Note: cet article n’a pas été écrit pour prouver que la margarine est bonne pour la santé. Il s’agit seulement de présenter les faits tels qu’ils sont. 

«Article trouvé sur internet» est sans aucun doute la source la plus citée de l’histoire de la désinformation. Et, lorsqu’une opinion est contre-vérifée et que ledit article est démenti, «chacun a droit à son opinion» est probablement l’argument le plus utilisé pour se défendre.

Ça marche pas de même, gang.

Nous en avons ici l’exemple parfait:

(Je coupe une partie du texte, parce que je vous respecte et je ne veux pas vous imposer une telle expérience. Vous pouvez retrouver la publication complète ici.)

*Long paragraphe sur le fait que la margarine ne fond pas, ne pourrit pas, et n’attire pas les insectes lorsqu’elle est exposée au soleil*

Chère Maman Coach et Foodies,

Je me doute bien que vous aspirez à inculquer des leçons sur la santé et le bien être à vos quelques centaines d’abonnés Facebook.

Mais, malheureusement, ce n’est pas parce que quelque chose se trouve sur internet et, surtout, ce n’est pas parce que les blogues totalement non-scientifiques que vous suivez affirment quelque chose, que c’est vrai.

Ce que vous appelez «de bonne guerre», n’est pas aussi inoffensif que vous le pensez. Ce n’est pas «de bonne guerre», lorsque vous partagez des mensonges pour inciter les gens à croire comme vous. Ce n’est pas «de bonne guerre» de défendre vos propos en citant de sources non-crédibles.

Partager  des «faits» sans s’assurer qu’il y un consensus d’experts sur ce que vous avancez peut être très dangereux. Aujourd’hui, c’est la margarine, mais demain, ça sera peut-être la chimiothérapie, les vaccins, la maladie mentale… Alors, permettez-moi de corriger votre «article».

«La margarine a été fabriquée à l’origine pour grossir les dindes»
Ce mythe a été démenti des dizaines de fois. Et, franchement, une recherche de DEUX SECONDES sur Google vous l’aurait indiqué.

La margarine a été inventée en 1869 à la demande de Napoléon III qui promettait une récompense à la personne qui arriverait à créer un substitut moins coûteux au beurre. C’est le pharmacien Mège-Mouriès qui a réussi à y arriver, en combinant de la graisse de bœuf, du lait et de l’eau.

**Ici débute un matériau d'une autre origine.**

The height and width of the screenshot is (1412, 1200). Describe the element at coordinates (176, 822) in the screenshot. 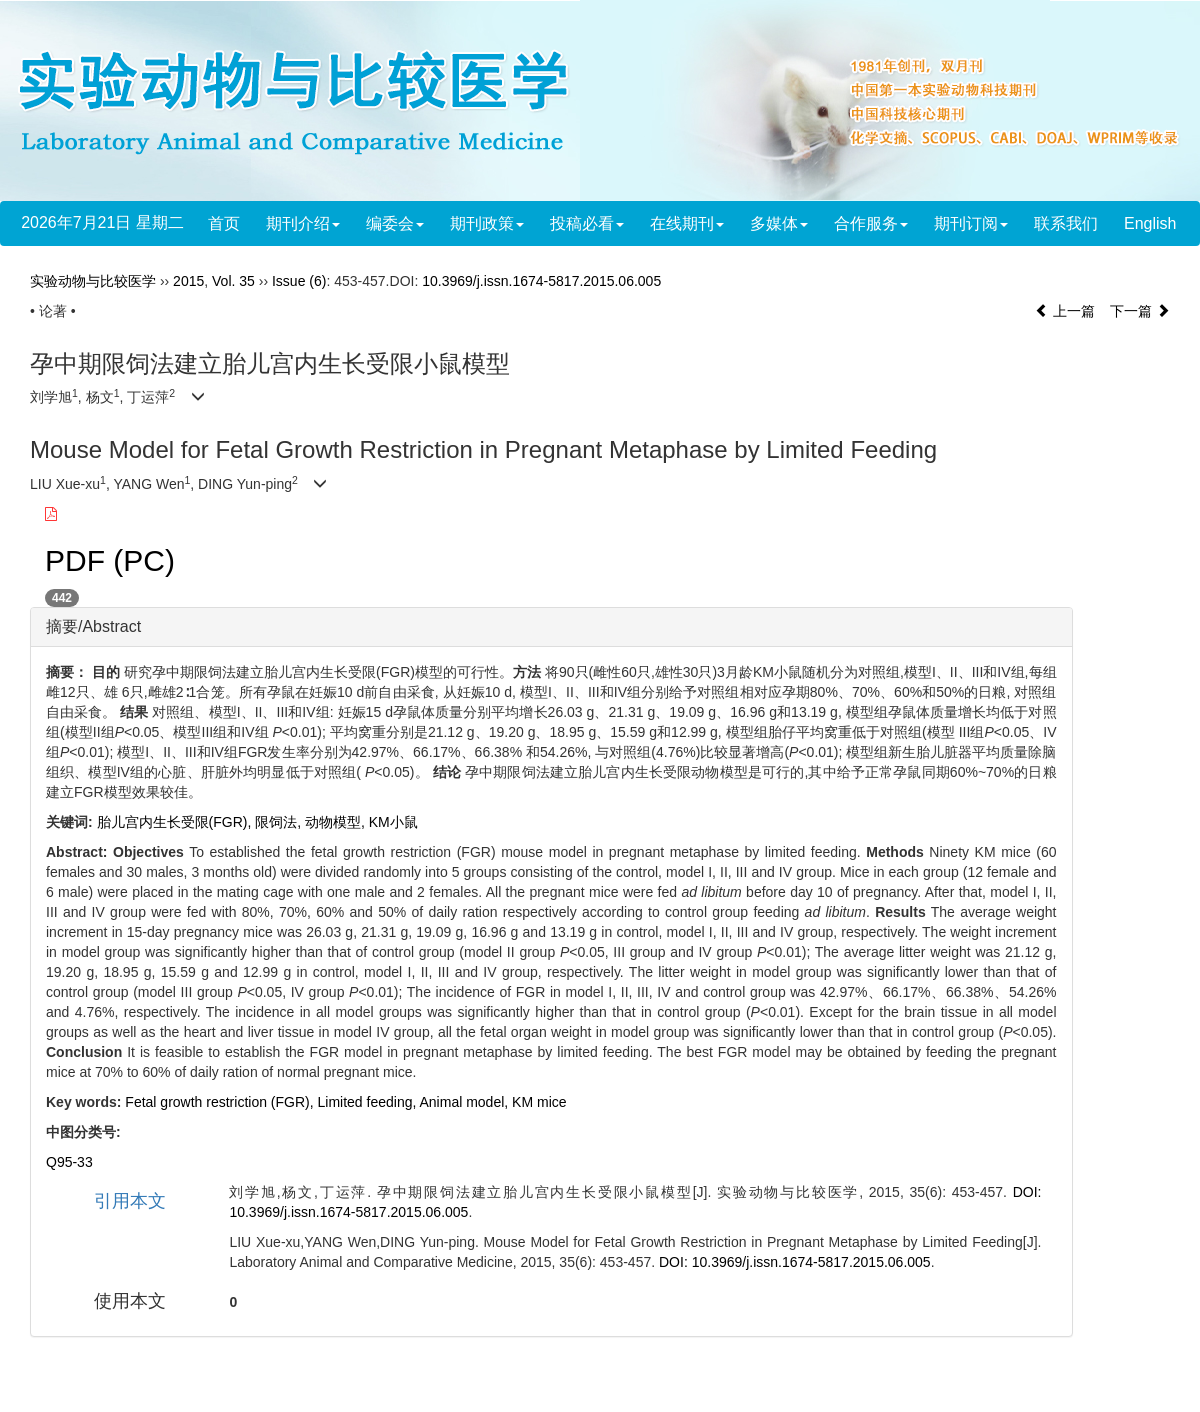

«La margarine n’est qu’à une molécule d’être du plastique»
Prétendre que quelque chose est nocif puisqu’il est à «une molécule près du plastique» ne veut absolument rien dire. Plusieurs produits (nocifs, bons pour la santé, gras, sucrés, etc.) partagent des structures moléculaires similaires. Comme me l’a expliqué un ami chimiste, la position d’un atome sur une molécule fait toute la différence entre, et ceci est un exemple fictif, une molécule qui imite un arôme et une molécule toxique.

«La margarine partage 27 ingrédients avec de la peinture»
Selon une entrevue de l’Épicerie, la margarine est fabriquée à 80% d’huile et à 16% d’eau. Elle contient aussi des colorantsdu lait, du sel, du sucre, des arômes «et parfois de vitamines». Et puisqu’il faut forcer le mélange d’eau et d’huile, il faut ajouter des émulsifiants, qui permettent d’obtenir une texture homogène.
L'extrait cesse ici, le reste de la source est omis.